**Work order**
Among the lines below, how many carry the string "largeur"? Reply with a number and nothing else.

Stored data entries
----------------------------------------
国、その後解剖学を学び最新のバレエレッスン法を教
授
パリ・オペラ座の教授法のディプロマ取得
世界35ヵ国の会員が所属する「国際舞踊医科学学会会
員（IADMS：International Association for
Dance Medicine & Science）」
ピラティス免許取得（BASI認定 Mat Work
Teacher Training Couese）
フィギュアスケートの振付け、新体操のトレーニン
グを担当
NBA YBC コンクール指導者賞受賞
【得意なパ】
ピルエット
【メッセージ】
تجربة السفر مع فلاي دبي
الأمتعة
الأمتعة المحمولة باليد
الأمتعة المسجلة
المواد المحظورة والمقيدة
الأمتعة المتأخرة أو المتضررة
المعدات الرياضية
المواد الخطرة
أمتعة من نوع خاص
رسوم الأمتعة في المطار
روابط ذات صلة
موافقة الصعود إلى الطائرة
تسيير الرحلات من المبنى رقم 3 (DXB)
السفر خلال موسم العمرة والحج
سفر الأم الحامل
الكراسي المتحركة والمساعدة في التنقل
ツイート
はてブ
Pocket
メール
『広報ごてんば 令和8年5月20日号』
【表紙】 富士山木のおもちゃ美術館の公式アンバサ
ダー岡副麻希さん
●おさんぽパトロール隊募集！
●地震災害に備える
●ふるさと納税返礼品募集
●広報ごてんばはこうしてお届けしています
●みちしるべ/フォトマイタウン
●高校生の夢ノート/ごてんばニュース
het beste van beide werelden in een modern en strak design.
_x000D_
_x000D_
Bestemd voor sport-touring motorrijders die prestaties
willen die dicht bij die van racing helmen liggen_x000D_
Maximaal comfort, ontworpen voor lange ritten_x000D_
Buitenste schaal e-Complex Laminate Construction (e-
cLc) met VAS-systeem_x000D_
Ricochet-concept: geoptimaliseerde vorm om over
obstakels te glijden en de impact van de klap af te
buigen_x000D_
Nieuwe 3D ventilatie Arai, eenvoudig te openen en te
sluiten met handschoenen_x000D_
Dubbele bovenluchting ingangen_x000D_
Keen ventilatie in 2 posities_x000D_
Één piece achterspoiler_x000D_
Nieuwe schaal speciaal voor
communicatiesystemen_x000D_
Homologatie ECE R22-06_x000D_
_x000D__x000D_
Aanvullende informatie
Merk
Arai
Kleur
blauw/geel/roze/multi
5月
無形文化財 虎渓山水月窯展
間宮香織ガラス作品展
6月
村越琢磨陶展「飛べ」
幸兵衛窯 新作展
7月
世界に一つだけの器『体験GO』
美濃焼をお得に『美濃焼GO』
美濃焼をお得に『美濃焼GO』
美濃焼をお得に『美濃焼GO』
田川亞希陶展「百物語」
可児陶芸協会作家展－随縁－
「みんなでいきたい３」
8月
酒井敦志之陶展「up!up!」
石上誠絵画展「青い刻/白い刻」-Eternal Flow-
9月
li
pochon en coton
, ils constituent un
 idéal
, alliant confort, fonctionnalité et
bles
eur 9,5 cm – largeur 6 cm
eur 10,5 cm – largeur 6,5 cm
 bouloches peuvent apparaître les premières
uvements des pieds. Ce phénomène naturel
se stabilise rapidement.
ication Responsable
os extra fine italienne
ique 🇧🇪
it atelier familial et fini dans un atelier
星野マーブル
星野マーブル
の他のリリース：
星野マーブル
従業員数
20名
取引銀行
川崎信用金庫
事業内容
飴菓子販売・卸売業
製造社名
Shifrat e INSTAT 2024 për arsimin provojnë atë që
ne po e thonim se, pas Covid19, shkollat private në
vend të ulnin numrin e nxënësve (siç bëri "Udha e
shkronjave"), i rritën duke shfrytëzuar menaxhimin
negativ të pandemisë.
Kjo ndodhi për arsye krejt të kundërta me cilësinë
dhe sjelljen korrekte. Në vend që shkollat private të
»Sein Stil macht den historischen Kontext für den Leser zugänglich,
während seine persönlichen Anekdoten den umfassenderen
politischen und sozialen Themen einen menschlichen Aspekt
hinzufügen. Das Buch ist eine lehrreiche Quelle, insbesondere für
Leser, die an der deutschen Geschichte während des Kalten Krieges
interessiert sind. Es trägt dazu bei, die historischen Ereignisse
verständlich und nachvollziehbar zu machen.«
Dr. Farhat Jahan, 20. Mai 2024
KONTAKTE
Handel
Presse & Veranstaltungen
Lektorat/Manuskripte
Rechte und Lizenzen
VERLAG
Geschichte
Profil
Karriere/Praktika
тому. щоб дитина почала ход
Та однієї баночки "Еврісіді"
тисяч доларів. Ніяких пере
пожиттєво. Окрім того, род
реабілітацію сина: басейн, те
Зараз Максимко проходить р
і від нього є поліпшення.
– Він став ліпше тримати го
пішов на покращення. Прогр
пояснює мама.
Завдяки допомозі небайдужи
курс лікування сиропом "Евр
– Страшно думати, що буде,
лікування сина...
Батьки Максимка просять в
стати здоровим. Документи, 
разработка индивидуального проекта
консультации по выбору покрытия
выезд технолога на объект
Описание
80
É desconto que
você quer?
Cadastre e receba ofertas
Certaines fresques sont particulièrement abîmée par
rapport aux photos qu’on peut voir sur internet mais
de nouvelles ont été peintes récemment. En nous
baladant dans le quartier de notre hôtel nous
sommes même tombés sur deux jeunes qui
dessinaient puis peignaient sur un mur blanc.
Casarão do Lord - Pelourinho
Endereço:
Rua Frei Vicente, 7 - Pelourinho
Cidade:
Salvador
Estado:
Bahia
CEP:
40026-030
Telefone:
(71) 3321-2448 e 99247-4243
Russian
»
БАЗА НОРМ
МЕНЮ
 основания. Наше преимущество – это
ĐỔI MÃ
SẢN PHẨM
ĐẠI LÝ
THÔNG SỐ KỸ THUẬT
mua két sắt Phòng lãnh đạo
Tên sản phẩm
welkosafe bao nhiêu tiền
----------------------------------------
**Task response**
2